Kasperskyは、Microsoftが2018年10月のセキュリティ更新プログラムで対処したWindowsの特権昇格の脆弱性(CVE-2018-8453)を突いて感染するランサムウェア「Sodin」が、日本やドイツ、韓国、台湾、香港で拡散していると伝えた。
同社の研究者が7月3日に公開したブログによれば、Sodin(別名:Sodinokibi、REvil)は、win32k.sysの脆弱性を突くエクスプロイトの実行を通じて特権昇格を図るという。コンピューターに侵入すると、プロセッサーのアーキテクチャーに応じて2種類のシェルコードオプションの1つが実行されるなどして、権限を昇格させる。
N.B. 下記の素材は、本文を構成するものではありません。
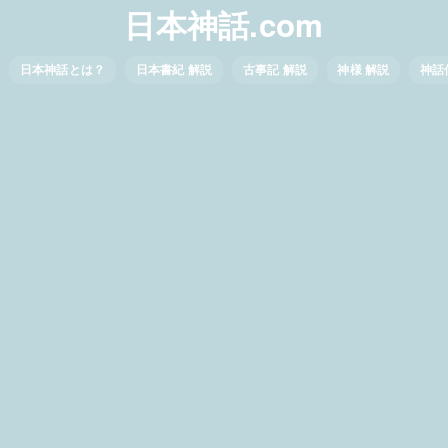
日本神話.com
日本神話とは？
日本書紀 解説
古事記 解説
神様 解説
神話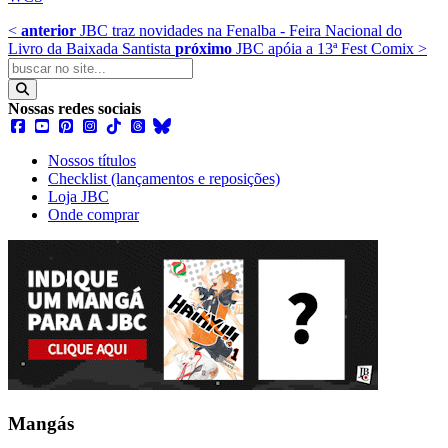
<
anterior
JBC traz novidades na Fenalba - Feira Nacional do
Livro da Baixada Santista
próximo
JBC apóia a 13ª Fest Comix
>
Nossas redes sociais
Nossos títulos
Checklist (lançamentos e reposições)
Loja JBC
Onde comprar
Mangás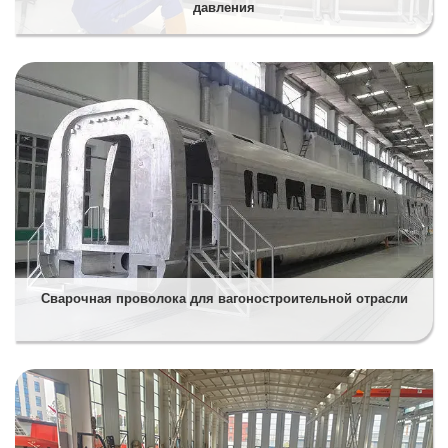
давления
Сварочная проволока для вагоностроительной отрасли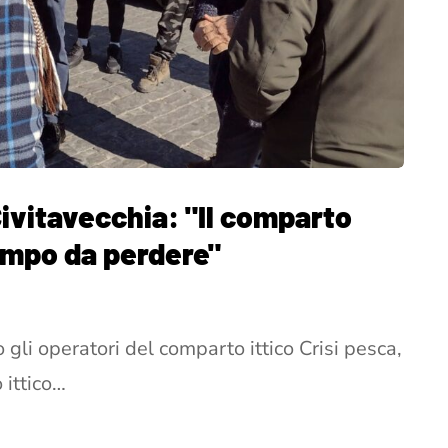
 Civitavecchia: "Il comparto
tempo da perdere"
o gli operatori del comparto ittico Crisi pesca,
 ittico…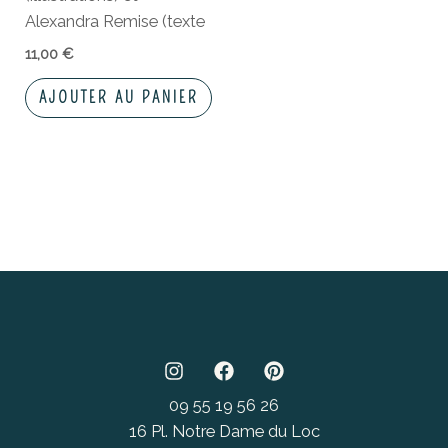
Alexandra Remise (texte
11,00
€
AJOUTER AU PANIER
09 55 19 56 26
16 Pl. Notre Dame du Loc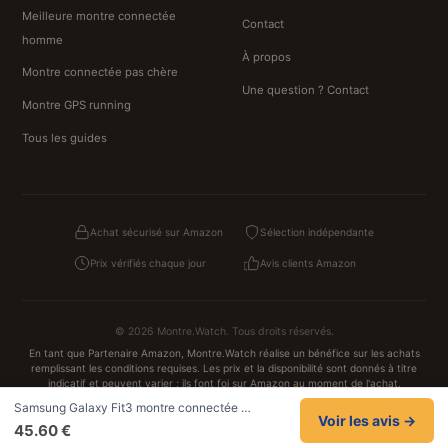
Meilleure montre connectée
Contact
homme
À propos
Montre connectée pas chère
Une question ? Contact
Montre GPS running
Tous les guides
Achat sécurisé sur Amazon
Sélection indépendante
Prix vérifiés chaque jour
Avis clients Amazon
© 2026 Montre.Watch. Tous droits réservés.
En tant que Partenaire Amazon, Montre.Watch réalise un bénéfice sur les achats
remplissant les conditions requises. Les prix et la disponibilité sont donnés à titre
indicatif et peuvent varier ; ils font foi sur Amazon au moment de l'achat.
Achats traités et sécurisés sur Amazon.fr
Samsung Galaxy Fit3 montre connectée …
Confidentialité
CGV
Cookies
Mentions légales
Voir les avis →
45.60 €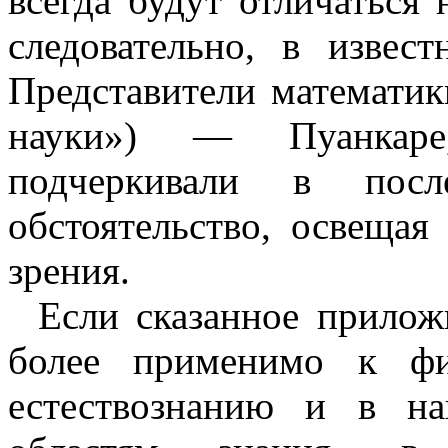
всегда будут отличаться
следовательно, в извес
Представители математики
науки») — Пуанкар
подчеркивали в пос
обстоятельство, освещая
зрения.
Если сказанное прилож
более применимо к фи
естествознанию и в н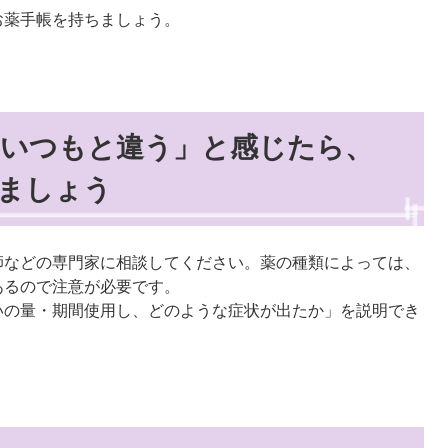
お薬手帳を持ちましょう。
「いつもと違う」と感じたら、
ましょう
師などの専門家に相談してください。薬の種類によっては、
あるので注意が必要です。
いの量・期間使用し、どのような症状が出たか」を説明でき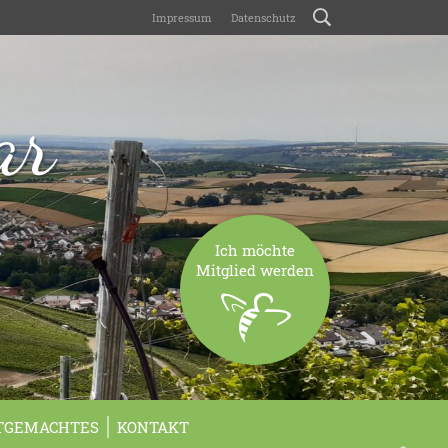
Impressum
Datenschutz
ar
Ich möchte
Mitglied werden
TGEMACHTES
KONTAKT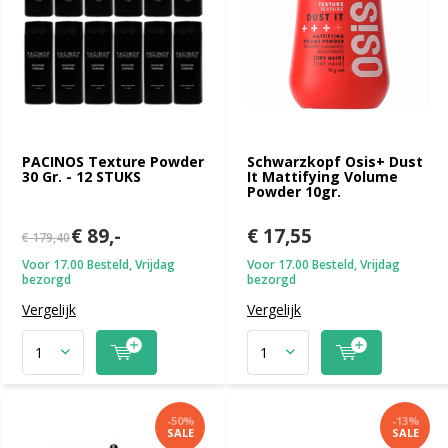
PACINOS Texture Powder
Schwarzkopf Osis+ Dust
30 Gr. - 12 STUKS
It Mattifying Volume
Powder 10gr.
€ 89,-
€ 17,55
€ 179,40
Voor 17.00 Besteld, Vrijdag
Voor 17.00 Besteld, Vrijdag
bezorgd
bezorgd
Vergelijk
Vergelijk
-50%
-13%
SALE
SALE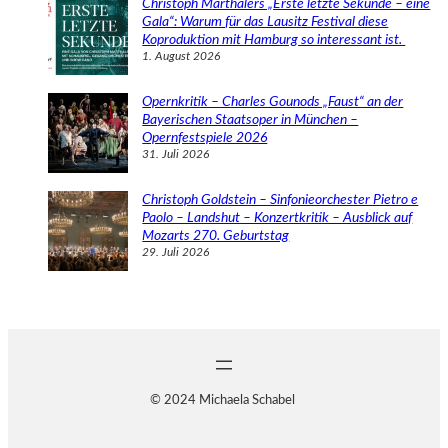
Christoph Marthalers „Erste letzte Sekunde – eine
Gala“: Warum für das Lausitz Festival diese
Koproduktion mit Hamburg so interessant ist.
1. August 2026
Opernkritik – Charles Gounods „Faust“ an der
Bayerischen Staatsoper in München –
Opernfestspiele 2026
31. Juli 2026
Christoph Goldstein – Sinfonieorchester Pietro e
Paolo – Landshut – Konzertkritik – Ausblick auf
Mozarts 270. Geburtstag
29. Juli 2026
© 2024 Michaela Schabel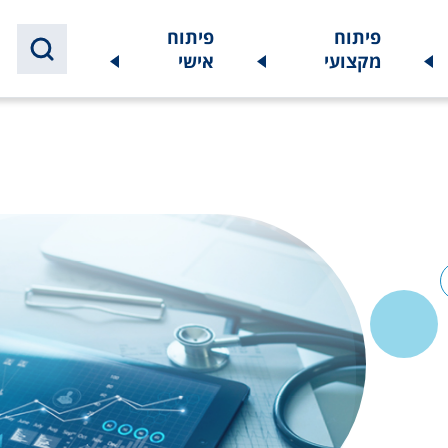
פיתוח
פיתוח
מקצועי
אישי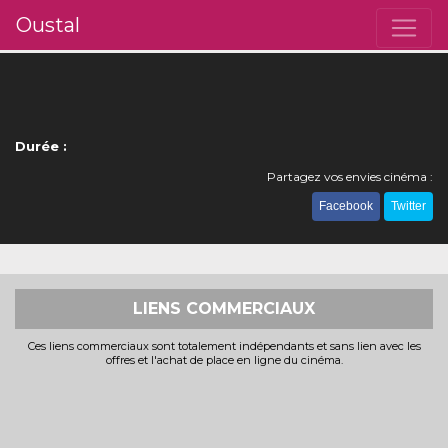
Oustal
Durée :
Partagez vos envies cinéma :
Facebook
Twitter
LIENS COMMERCIAUX
Ces liens commerciaux sont totalement indépendants et sans lien avec les
offres et l'achat de place en ligne du cinéma.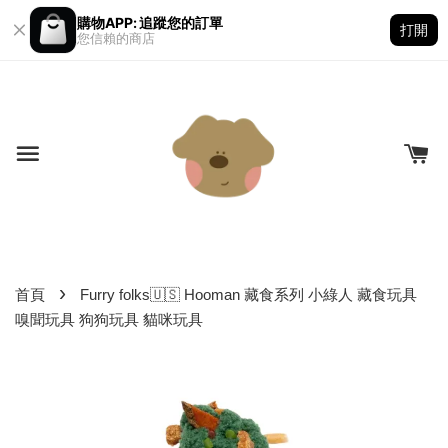
購物APP: 追蹤您的訂單
打開
您信賴的商店
›
首頁
Furry folks🇺🇸 Hooman 藏食系列 小綠人 藏食玩具
嗅聞玩具 狗狗玩具 貓咪玩具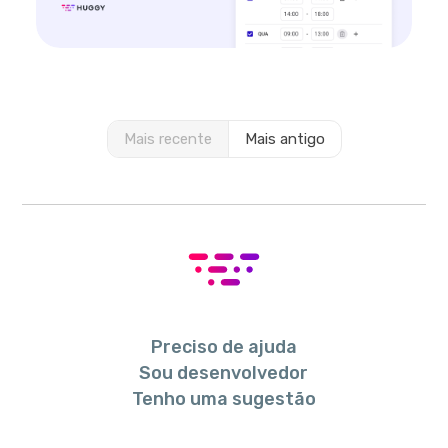
Mais recente
Mais antigo
Preciso de ajuda
Sou desenvolvedor
Tenho uma sugestão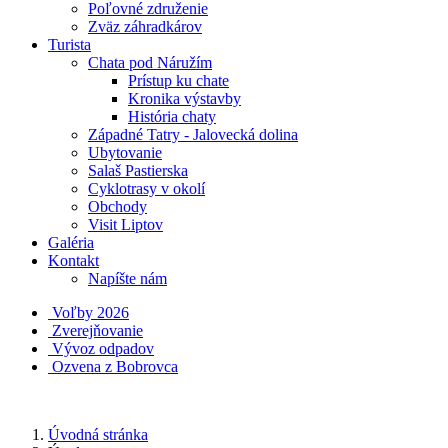
Poľovné združenie
Zväz záhradkárov
Turista
Chata pod Náružím
Prístup ku chate
Kronika výstavby
História chaty
Západné Tatry - Jalovecká dolina
Ubytovanie
Salaš Pastierska
Cyklotrasy v okolí
Obchody
Visit Liptov
Galéria
Kontakt
Napíšte nám
Voľby 2026
Zverejňovanie
Vývoz odpadov
Ozvena z Bobrovca
Úvodná stránka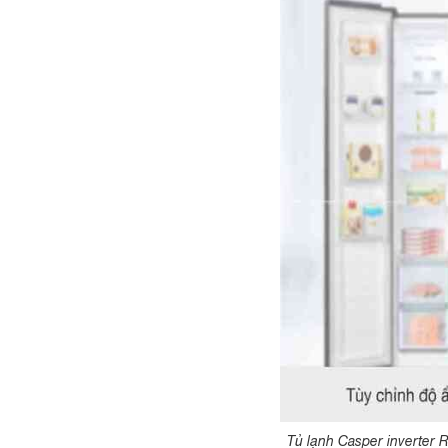
Tủ lạnh Casper inverter 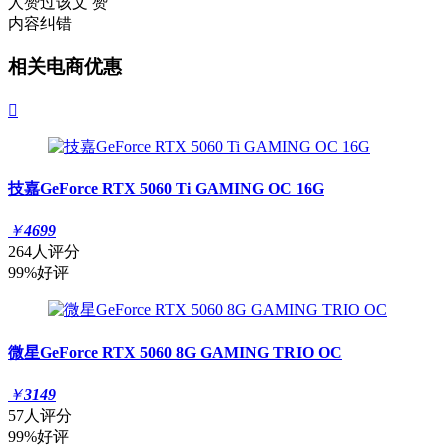
人赞过该文
赞
内容纠错
相关电商优惠

技嘉GeForce RTX 5060 Ti GAMING OC 16G
￥
4699
264人评分
99%好评
微星GeForce RTX 5060 8G GAMING TRIO OC
￥
3149
57人评分
99%好评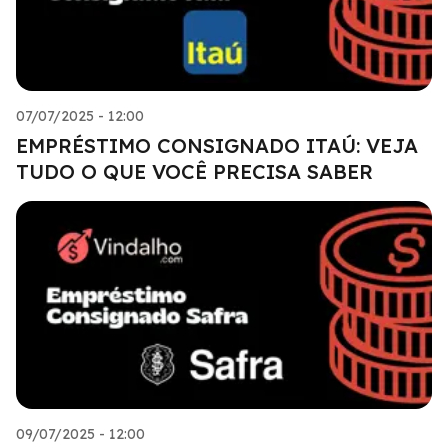
07/07/2025 - 12:00
EMPRÉSTIMO CONSIGNADO ITAÚ: VEJA
TUDO O QUE VOCÊ PRECISA SABER
09/07/2025 - 12:00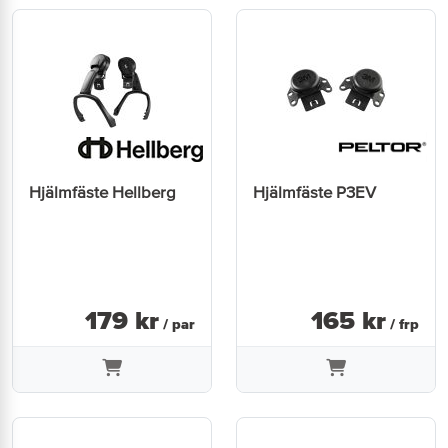
Hjälmfäste Hellberg
Hjälmfäste P3EV
179
kr
165
kr
/ par
/ frp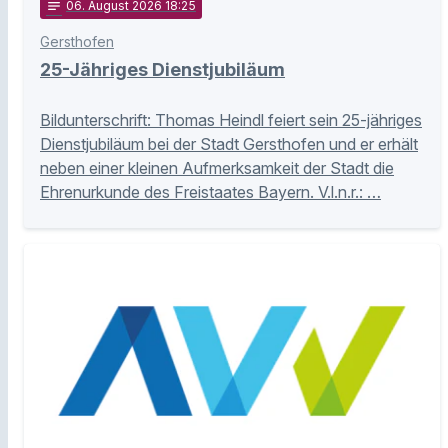
notes
06
. August 2026 18:25
Gersthofen
25-Jähriges Dienstjubiläum
Bildunterschrift: Thomas Heindl feiert sein 25-jähriges
Dienstjubiläum bei der Stadt Gersthofen und er erhält
neben einer kleinen Aufmerksamkeit der Stadt die
Ehrenurkunde des Freistaates Bayern. V.l.n.r.: …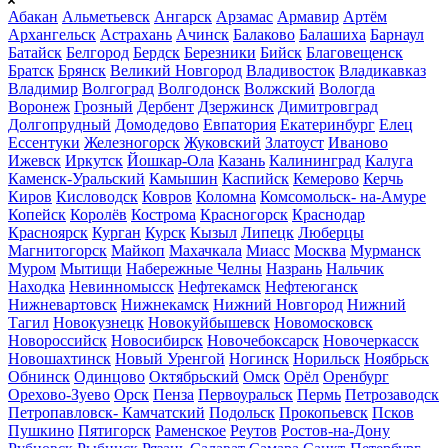
Абакан
Альметьевск
Ангарск
Арзамас
Армавир
Артём
Архангельск
Астрахань
Ачинск
Балаково
Балашиха
Барнаул
Батайск
Белгород
Бердск
Березники
Бийск
Благовещенск
Братск
Брянск
Великий Новгород
Владивосток
Владикавказ
Владимир
Волгоград
Волгодонск
Волжский
Вологда
Воронеж
Грозный
Дербент
Дзержинск
Димитровград
Долгопрудный
Домодедово
Евпатория
Екатеринбург
Елец
Ессентуки
Железногорск
Жуковский
Златоуст
Иваново
Ижевск
Иркутск
Йошкар-Ола
Казань
Калининград
Калуга
Каменск-Уральский
Камышин
Каспийск
Кемерово
Керчь
Киров
Кисловодск
Ковров
Коломна
Комсомольск- на-Амуре
Копейск
Королёв
Кострома
Красногорск
Краснодар
Красноярск
Курган
Курск
Кызыл
Липецк
Люберцы
Магнитогорск
Майкоп
Махачкала
Миасс
Москва
Мурманск
Муром
Мытищи
Набережные Челны
Назрань
Нальчик
Находка
Невинномысск
Нефтекамск
Нефтеюганск
Нижневартовск
Нижнекамск
Нижний Новгород
Нижний
Тагил
Новокузнецк
Новокуйбышевск
Новомосковск
Новороссийск
Новосибирск
Новочебоксарск
Новочеркасск
Новошахтинск
Новый Уренгой
Ногинск
Норильск
Ноябрьск
Обнинск
Одинцово
Октябрьский
Омск
Орёл
Оренбург
Орехово-Зуево
Орск
Пенза
Первоуральск
Пермь
Петрозаводск
Петропавловск- Камчатский
Подольск
Прокопьевск
Псков
Пушкино
Пятигорск
Раменское
Реутов
Ростов-на-Дону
ユーザーのデータを“人質”にとる暗号化は、ファイルにSalsa20対象ストリームのアルゴリズム、その鍵では楕円曲線非対称アルゴリズムを用いるハイブリッド型になっているという。暗号化されたファイルには任意の拡張子が設定され、使用できなくなる。被害者マシンのデスクトップ画面には、攻撃者のメッセージを記載した壁紙が表示され、“身代金”の支払い方法などを記したテキストファイルを参照するように促される。
この脆弱性はKasperskyが発見し、セキュリティ更新プログラムがリリースされた時点でMicrosoftがその悪用を警告していた。Kasperskyによれば、Sodinは2019年前半に出現し、Oracle Weblogicの脆弱性を突いてマネージドサービスプロバイダーを標的にした攻撃を展開していた。
同社の観測によれば、7月4日時点のSodinの感染率は台湾が約17%で最も高く、日本とドイツ、韓国が8%程度となっている。